Securing an Embedded Website with CSP and X-Frame-Options

We host a small (.Net) website for our customers; it’s designed to be embedded within both our own hosted pages, and potentially within the customers own web applications (both internal and external). By far the most common way of doing this is embed it within a iframe on the site.

So our site is explicitly designed to be within a frame; however, every vulnerability and web application security scan we run complains bitterly that we haven’t set the Content-Security-Policy and X-Frame headers correctly. We currently have the CSP set as

Content-Security-Policy: default-src 'self'; script-src 'unsafe-inline' 'unsafe-eval' 'self'; style-src 'unsafe-inline' 'self'; img-src 'self' data:

(Why all those unsafe? Because we use a component suite (DevExpress) that explicitly requires it.)

Even ignoring that, our security scans (via Tenable) complain that:

- 'frame-ancestors' should be set to 'none' to avoid rendering of page in <frame>, <iframe>, <object>, <embed>, or <applet>.

We’re also "missing" an X-Frame-Options header:

The X-Frame-Options HTTP response header can be used to indicate whether or not a browser should be allowed to render a page inside a frame or iframe. Sites can use this to avoid clickjacking attacks, by ensuring that their content is not embedded into other sites.

.. but the only options for this are DENY or SAMEORIGIN – we don’t want either.

What CSP and X-Frame-Options should we specify for a site that is explitly designed to be embedded within another page?

EDIT: To give more context about the site in question: it’s a hosted service, designed to be used by our customers for their own internal staff – it’s not used, presented or designed to be available to public users (although the site is publically accessible, more for convenience for our customers to be able to access it from whereever their staff are).

More pertenantly: although the site is used to facilitate payments, it doesn’t present or collect sensitive details in any way. In effect, it’s just a "status" page – it shows the user the status of a transaction that’s taking place in real time – it’s effectively "read only" – and the only way for that transaction to progress is via a separate, and completely out-of-band process to be taking place. Without this process progressing, the page effectively just shows "Waiting …".

Solution: Dynamically Generate X-Frame-Options and frame-ancestors

The usual solution here is to dynamically generate the XFO / frame-ancestors directives. Require, in the URL (probably as a query parameter), a token that identifies the page where it’s to be embedded. If no such token is presented, or if the token doesn’t match a known site, don’t allow framing at all (or make it same-origin only, at least).

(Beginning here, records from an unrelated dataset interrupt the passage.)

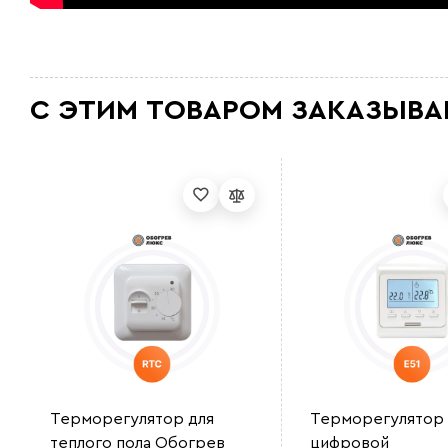
С ЭТИМ ТОВАРОМ ЗАКАЗЫВА
Терморегулятор для
Терморегулятор
теплого пола Обогрев
цифровой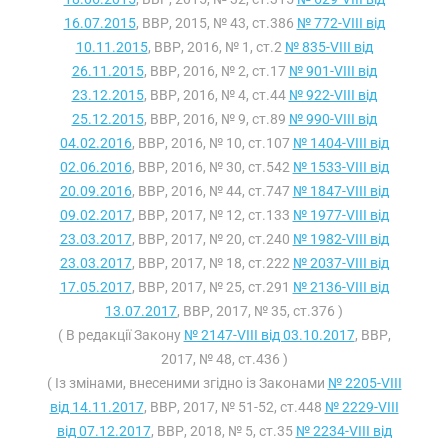
16.07.2015
, ВВР, 2015, № 43, ст.386
№ 772-VIII від
10.11.2015
, ВВР, 2016, № 1, ст.2
№ 835-VIII від
26.11.2015
, ВВР, 2016, № 2, ст.17
№ 901-VIII від
23.12.2015
, ВВР, 2016, № 4, ст.44
№ 922-VIII від
25.12.2015
, ВВР, 2016, № 9, ст.89
№ 990-VIII від
04.02.2016
, ВВР, 2016, № 10, ст.107
№ 1404-VIII від
02.06.2016
, ВВР, 2016, № 30, ст.542
№ 1533-VIII від
20.09.2016
, ВВР, 2016, № 44, ст.747
№ 1847-VIII від
09.02.2017
, ВВР, 2017, № 12, ст.133
№ 1977-VIII від
23.03.2017
, ВВР, 2017, № 20, ст.240
№ 1982-VIII від
23.03.2017
, ВВР, 2017, № 18, ст.222
№ 2037-VIII від
17.05.2017
, ВВР, 2017, № 25, ст.291
№ 2136-VIII від
13.07.2017
, ВВР, 2017, № 35, ст.376 )
( В редакції Закону
№ 2147-VIII від 03.10.2017
, ВВР,
2017, № 48, ст.436 )
( Із змінами, внесеними згідно із Законами
№ 2205-VIII
від 14.11.2017
, ВВР, 2017, № 51-52, ст.448
№ 2229-VIII
від 07.12.2017
, ВВР, 2018, № 5, ст.35
№ 2234-VIII від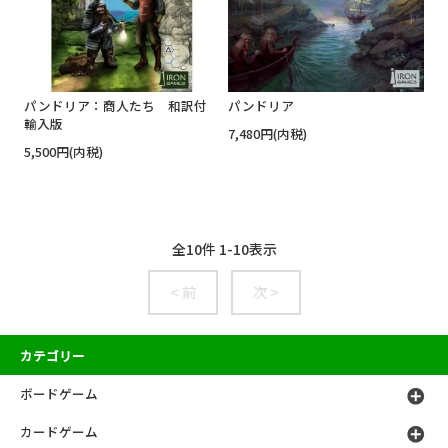
パンドリア：商人たち 和訳付
パンドリア
輸入版
7,480円(内税)
5,500円(内税)
全
10
件
1
-
10
表示
< 前
次 >
カテゴリー
ボードゲーム
カードゲーム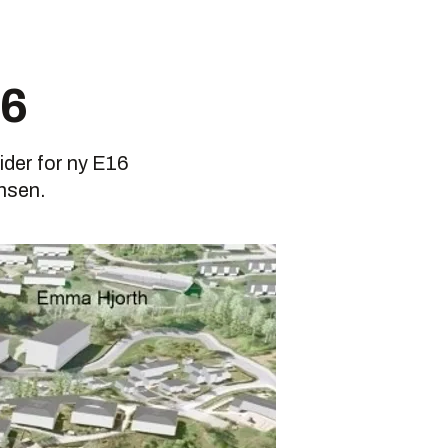
ny E16
ider for ny E16
ansen.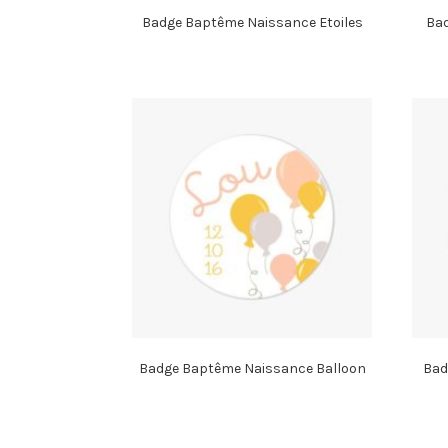
Badge Baptême Naissance Etoiles
Bad
Badge Baptême Naissance Balloon
Bad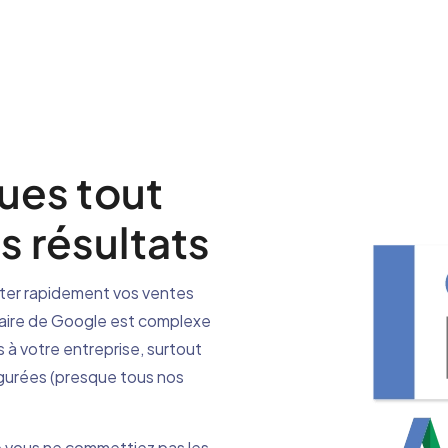
ques tout
s résultats
ter rapidement vos ventes
taire de Google est complexe
s à votre entreprise, surtout
igurées (presque tous nos
e vous ne commettiez pas les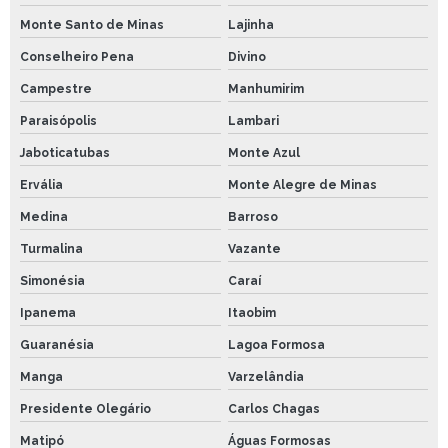
Monte Santo de Minas
Lajinha
Conselheiro Pena
Divino
Campestre
Manhumirim
Paraisópolis
Lambari
Jaboticatubas
Monte Azul
Ervália
Monte Alegre de Minas
Medina
Barroso
Turmalina
Vazante
Simonésia
Caraí
Ipanema
Itaobim
Guaranésia
Lagoa Formosa
Manga
Varzelândia
Presidente Olegário
Carlos Chagas
Matipó
Águas Formosas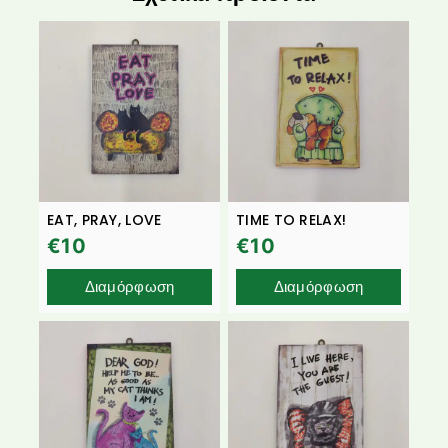
EAT, PRAY, LOVE
TIME TO RELAX!
€
10
€
10
Διαμόρφωση
Διαμόρφωση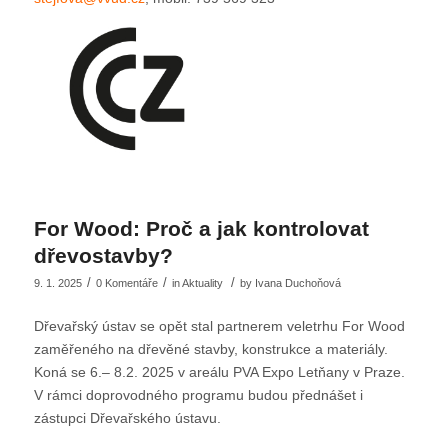
For Wood: Proč a jak kontrolovat
dřevostavby?
/
/
/
9. 1. 2025
0 Komentáře
in
Aktuality
by
Ivana Duchoňová
Dřevařský ústav se opět stal partnerem veletrhu For Wood
zaměřeného na dřevěné stavby, konstrukce a materiály.
Koná se 6.– 8.2. 2025 v areálu PVA Expo Letňany v Praze.
V rámci doprovodného programu budou přednášet i
zástupci Dřevařského ústavu.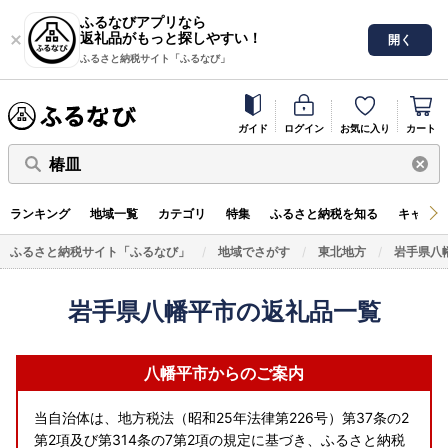
ふるなびアプリなら
返礼品がもっと探しやすい！
開く
ふるさと納税サイト「ふるなび」
ガイド
ログイン
お気に入り
カート
椿皿
ランキング
地域一覧
カテゴリ
特集
ふるさと納税を知る
キャンペ
ふるさと納税サイト「ふるなび」
地域でさがす
東北地方
岩手県八
岩手県八幡平市の返礼品一覧
八幡平市からのご案内
当自治体は、地方税法（昭和25年法律第226号）第37条の2
第2項及び第314条の7第2項の規定に基づき、ふるさと納税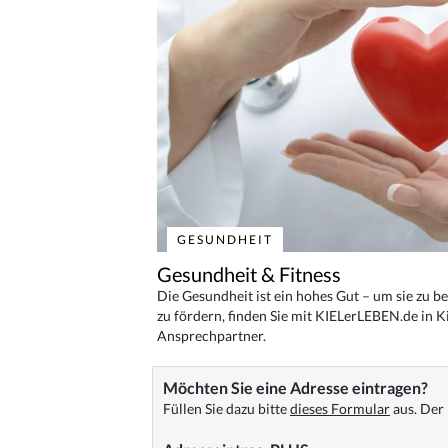
GESUNDHEIT
Gesundheit & Fitness
Die Gesundheit ist ein hohes Gut – um sie zu 
zu fördern, finden Sie mit KIELerLEBEN.de in Ki
Ansprechpartner.
Möchten Sie eine Adresse eintragen?
Füllen Sie dazu bitte
dieses Formular
aus. Der 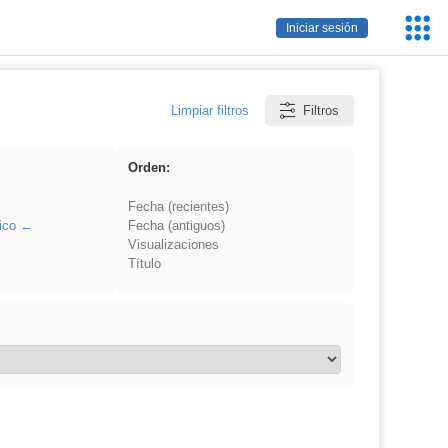
Servic
Iniciar sesión
Educa
Limpiar filtros
Filtros
Orden:
Fecha (recientes)
ico
Fecha (antiguos)
Visualizaciones
Título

This doesn’t add a lot of security (none at all if you allow arbitrary domains; only a little if you have a specifically allowed list of allowed customers) but it’ll make the scanners happy (well, happier; that CSP is a travesty barely better than having none at all).


Do bear in mind that a web app – that is, any page with dynamic content and user interaction – that is embedded is inherently quite risky. The extremely vast majority of users aren’t going to know whether they’re interacting with you or an imposter. Checking the URL bar doesn’t help; they’d have to use the dev tools to check the source of the iframe, which isn’t exposed to the normal browser UI anywhere at all. To approximately quote my own comment:

Do your users enter into your page (the one being embedded, NOT your customer’s pages) any sensitive information – credentials including OTPs, PII, payment info, non-public communications, PHI, etc. – that they specifically trust you (rather than your customers) with? Because if so, your entire security model is broken; an attacker can impersonate your embedded page and steal that info from your users who have no realistic way to know whether they’re interacting with you or a phishing page.

For a simple example, suppose you have an embeddable webapp, call it Talkr, that allows users to make comments and vote on them on arbitrary pages. Users have accounts that let them have a consistent shared identity across multiple sites, and build a trusted reputation (or filter out bad commenters). To log into their Talkr account on a given page, the user enters their email address into a login form on the embedded Talkr iframe, you send them a one-time password (OTP), and they type it into the iframe.

Suppose I, a malicious site owner, want to impersonate your users. I "embed" a fake Talkr login page into my site. It looks identical to the real one, and the user has no realistic way to know the difference. When a user enters their email address into my phishing page, I log the address and also send – from my server – that email address to your real Talkr login service. You send the user an email with an OTP, and my login phishing page changes to expect the OTP, just like the real one does. The user checks their email and enters the OTP into my phishing page. I collect the OTP and forward it to your server, again pretending to be the user. You send me back the session token that the user should have gotten. I use it to pull and display the user’s data (just like the real Talkr site does); the user is none the wiser.

I can do this to as many users as visit my page and try to comment! I can now post arbitrary comments under their names, and probably also do other things like see what other sites they’ve commented on and vote on other comments… even on sites that aren’t my own! It’s basically a classic phishing attack for account takeover, with the only twists being the use of OTPs (which I added because some people think that makes them safe against phishing; it does not) and the fact that the user can’t tell that the login page is fake even if they check the URL carefully because the login page is always on a third-party site.